§ **Exercise objective**
Return the listing in full and exactly, but without a single picture.

§ **Provided information**
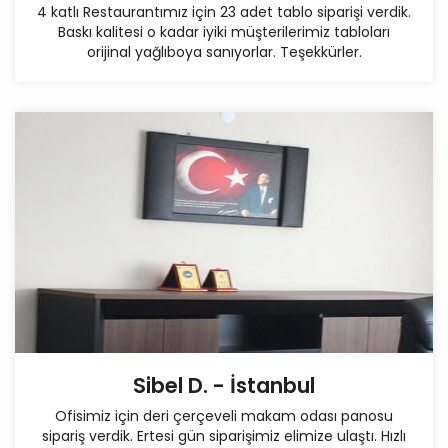
4 katlı Restaurantımız için 23 adet tablo siparişi verdik.
Baskı kalitesi o kadar iyiki müşterilerimiz tabloları
orijinal yağlıboya sanıyorlar. Teşekkürler.
Sibel D. - İstanbul
Ofisimiz için deri çerçeveli makam odası panosu
sipariş verdik. Ertesi gün siparişimiz elimize ulaştı. Hızlı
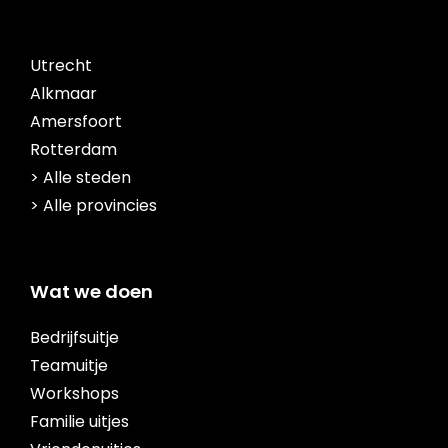
Utrecht
Alkmaar
Amersfoort
Rotterdam
> Alle steden
> Alle provincies
Wat we doen
Bedrijfsuitje
Teamuitje
Workshops
Familie uitjes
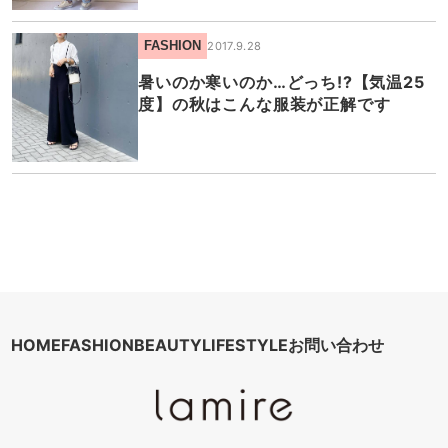
FASHION
2017.9.28
暑いのか寒いのか…どっち!?【気温25
度】の秋はこんな服装が正解です
HOME
FASHION
BEAUTY
LIFESTYLE
お問い合わせ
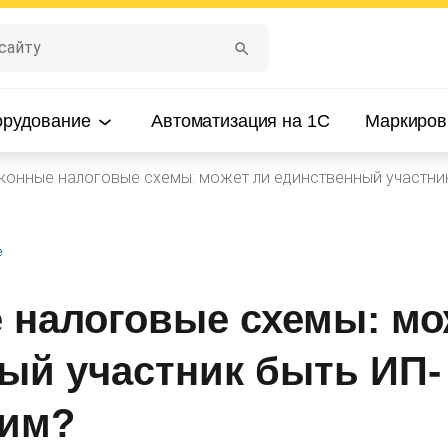
орудование
Автоматизация на 1С
Маркиров
конные налоговые схемы: может ли единственный участн
е
 налоговые схемы: мо
ый участник быть ИП-
им?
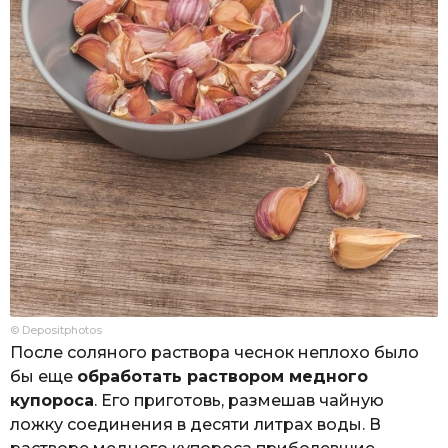
© Depositphotos
После соляного раствора чеснок неплохо было
бы еще
обработать раствором медного
купороса
. Его приготовь, размешав чайную
ложку соединения в десяти литрах воды. В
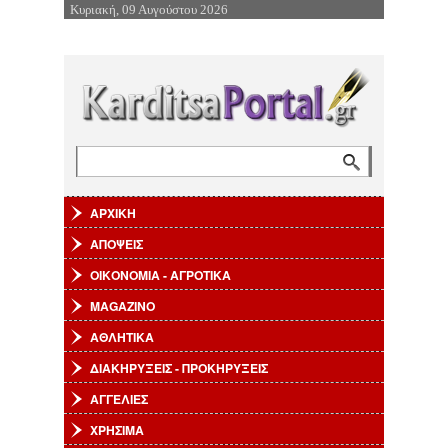
Κυριακή, 09 Αυγούστου 2026
Επιστροφή στην Πλοήγηση
Αναζήτηση
Φόρμα αναζήτησης
ΑΡΧΙΚΗ
ΑΠΟΨΕΙΣ
ΟΙΚΟΝΟΜΙΑ - ΑΓΡΟΤΙΚΑ
MAGAZINO
ΑΘΛΗΤΙΚΑ
ΔΙΑΚΗΡΥΞΕΙΣ - ΠΡΟΚΗΡΥΞΕΙΣ
ΑΓΓΕΛΙΕΣ
ΧΡΗΣΙΜΑ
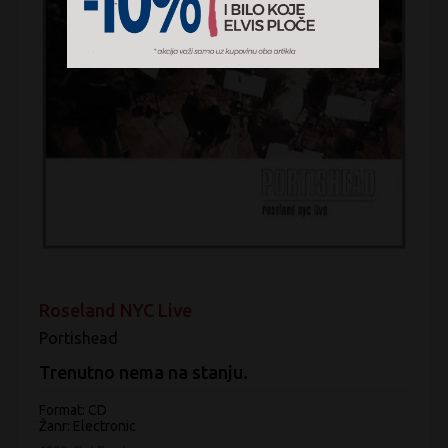
Roseland NYC Live
Portishead
Trenutno nema na stanju.
Format: CD
Žanr:
Electronic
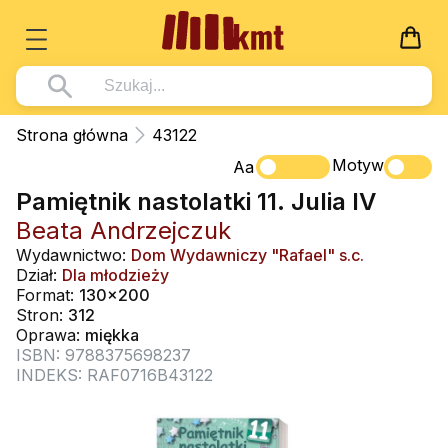
Książki
Strona główna
43122
Wszystko z kategorii - Książki
Motyw
Multimedia
Aa
Pamiętnik nastolatki 11. Julia IV
Pismo Święte
Wszystko z kategorii - Multimedia
Dla Dzieci
Beata Andrzejczuk
Kościół Katolicki
DVD
Wszystko z kategorii - Dla Dzieci
Podręczniki
Wydawnictwo:
Dom Wydawniczy "Rafael" s.c.
Duszpasterstwo
Dział:
Dla młodzieży
CD-ROM
Literatura (D)
Wszystko z kategorii - Podręczniki
Nowości
Format:
130x200
Teologia
Muzyka
Stron:
312
Płyty, DVD (D)
Podręczniki i pomoce dydaktyczne
Zaloguj się
Oprawa:
miękka
Życie chrześcijańskie
Rekolekcje i inne na CD
Podręczniki i pomoce dydaktyczne
ISBN: 9788375698237
Zabawa i Nauka
INDEKS: RAF0716B43122
Duchowość
Śpiew i modlitwa
Literatura piękna
Muzyka klasyczna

§ **Answer space**
4 katlı Restaurantımız için 23 adet tablo siparişi verdik.
Baskı kalitesi o kadar iyiki müşterilerimiz tabloları
orijinal yağlıboya sanıyorlar. Teşekkürler.
Sibel D. - İstanbul
Ofisimiz için deri çerçeveli makam odası panosu
sipariş verdik. Ertesi gün siparişimiz elimize ulaştı. Hızlı
Utrecht
Alkmaar
Amersfoort
Rotterdam
> Alle steden
> Alle provincies
Wat we doen
Bedrijfsuitje
Teamuitje
Workshops
Familie uitjes
FASHION
2017.9.28
暑いのか寒いのか…どっち!?【気温25
度】の秋はこんな服装が正解です
HOME
FASHION
BEAUTY
LIFESTYLE
お問い合わせ
орудование
Автоматизация на 1С
Маркиров
конные налоговые схемы: может ли единственный участн
е
 налоговые схемы: мо
ый участник быть ИП-
им?
© Depositphotos
После соляного раствора чеснок неплохо было
бы еще
обработать раствором медного
купороса
. Его приготовь, размешав чайную
ложку соединения в десяти литрах воды. В
Κυριακή, 09 Αυγούστου 2026
Επιστροφή στην Πλοήγηση
Αναζήτηση
Φόρμα αναζήτησης
ΑΡΧΙΚΗ
ΑΠΟΨΕΙΣ
ΟΙΚΟΝΟΜΙΑ - ΑΓΡΟΤΙΚΑ
MAGAZINO
ΑΘΛΗΤΙΚΑ
ΔΙΑΚΗΡΥΞΕΙΣ - ΠΡΟΚΗΡΥΞΕΙΣ
ΑΓΓΕΛΙΕΣ
ΧΡΗΣΙΜΑ
Roseland NYC Live
Portishead
Trenutno nema na stanju.
Format: CD
Žanr:
Electronic
Książki
Strona główna
43122
Wszystko z kategorii - Książki
Motyw
Multimedia
Aa
Pamiętnik nastolatki 11. Julia IV
Pismo Święte
Wszystko z kategorii - Multimedia
Dla Dzieci
Beata Andrzejczuk
Kościół Katolicki
DVD
Wszystko z kategorii - Dla Dzieci
Podręczniki
Wydawnictwo:
Dom Wydawniczy "Rafael" s.c.
Duszpasterstwo
Dział:
Dla młodzieży
CD-ROM
Literatura (D)
Wszystko z kategorii - Podręczniki
Nowości
Format:
130x200
Teologia
Muzyka
Stron:
312
Płyty, DVD (D)
Podręczniki i pomoce dydaktyczne
Zaloguj się
Oprawa:
miękka
Życie chrześcijańskie
Rekolekcje i inne na CD
Podręczniki i pomoce dydaktyczne
ISBN: 9788375698237
Zabawa i Nauka
INDEKS: RAF0716B43122
Duchowość
Śpiew i modlitwa
Literatura piękna
Muzyka klasyczna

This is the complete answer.